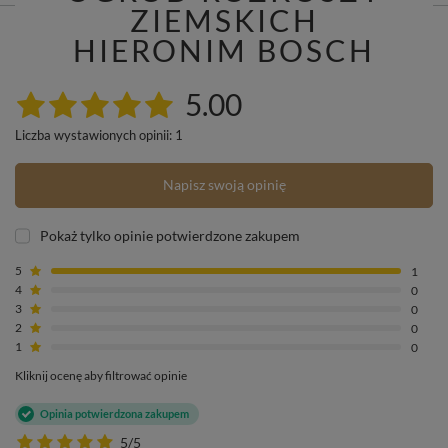
ZIEMSKICH
HIERONIM BOSCH
5.00
Liczba wystawionych opinii: 1
Napisz swoją opinię
Pokaż tylko opinie potwierdzone zakupem
5
1
4
0
3
0
2
0
1
0
Kliknij ocenę aby filtrować opinie
Opinia potwierdzona zakupem
5/5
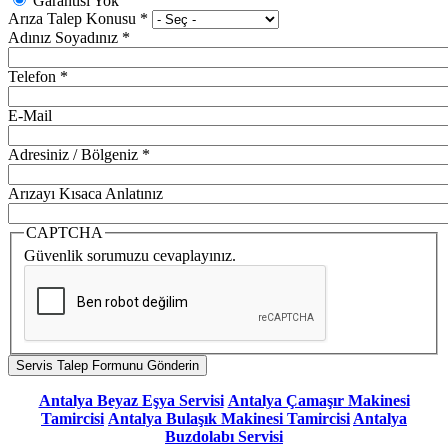
Garantisi Yok
Arıza Talep Konusu
*
Adınız Soyadınız
*
Telefon
*
E-Mail
Adresiniz / Bölgeniz
*
Arızayı Kısaca Anlatınız
CAPTCHA
Güvenlik sorumuzu cevaplayınız.
Antalya Beyaz Eşya Servisi
Antalya Çamaşır Makinesi
Tamircisi
Antalya Bulaşık Makinesi Tamircisi
Antalya
Buzdolabı Servisi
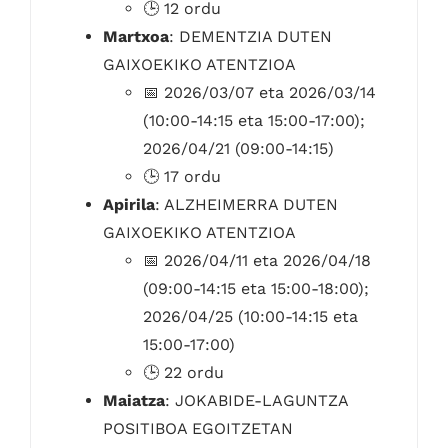
🕒 12 ordu
Martxoa
: DEMENTZIA DUTEN
GAIXOEKIKO ATENTZIOA
📅 2026/03/07 eta 2026/03/14
(10:00-14:15 eta 15:00-17:00);
2026/04/21 (09:00-14:15)
🕒 17 ordu
Apirila
: ALZHEIMERRA DUTEN
GAIXOEKIKO ATENTZIOA
📅 2026/04/11 eta 2026/04/18
(09:00-14:15 eta 15:00-18:00);
2026/04/25 (10:00-14:15 eta
15:00-17:00)
🕒 22 ordu
Maiatza
: JOKABIDE-LAGUNTZA
POSITIBOA EGOITZETAN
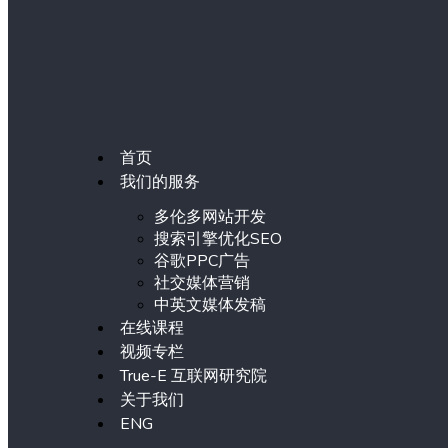
首页
我们的服务
多伦多网站开发
搜索引擎优化SEO
谷歌PPC广告
社交媒体营销
中英文媒体发稿
在线课程
视频专栏
True-E 互联网研究院
关于我们
ENG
* * *
TASK DIRECTIONS: Before copying the material, set its pictures aside; then transcribe it word for word.

SOLUTION FOR THIS PROBLEM:
ZIEMSKICH
HIERONIM BOSCH
5.00
Liczba wystawionych opinii: 1
Napisz swoją opinię
Pokaż tylko opinie potwierdzone zakupem
5
1
4
0
3
0
2
0
1
0
Kliknij ocenę aby filtrować opinie
Opinia potwierdzona zakupem
5/5
Garantisi Yok
Arıza Talep Konusu
*
Adınız Soyadınız
*
Telefon
*
E-Mail
Adresiniz / Bölgeniz
*
Arızayı Kısaca Anlatınız
CAPTCHA
Güvenlik sorumuzu cevaplayınız.
Antalya Beyaz Eşya Servisi
Antalya Çamaşır Makinesi
Tamircisi
Antalya Bulaşık Makinesi Tamircisi
Antalya
Buzdolabı Servisi
🕒 12 ordu
Martxoa
: DEMENTZIA DUTEN
GAIXOEKIKO ATENTZIOA
📅 2026/03/07 eta 2026/03/14
(10:00-14:15 eta 15:00-17:00);
2026/04/21 (09:00-14:15)
🕒 17 ordu
Apirila
: ALZHEIMERRA DUTEN
GAIXOEKIKO ATENTZIOA
📅 2026/04/11 eta 2026/04/18
(09:00-14:15 eta 15:00-18:00);
2026/04/25 (10:00-14:15 eta
15:00-17:00)
🕒 22 ordu
Maiatza
: JOKABIDE-LAGUNTZA
POSITIBOA EGOITZETAN
首页
我们的服务
多伦多网站开发
搜索引擎优化SEO
谷歌PPC广告
社交媒体营销
中英文媒体发稿
在线课程
视频专栏
True-E 互联网研究院
关于我们
ENG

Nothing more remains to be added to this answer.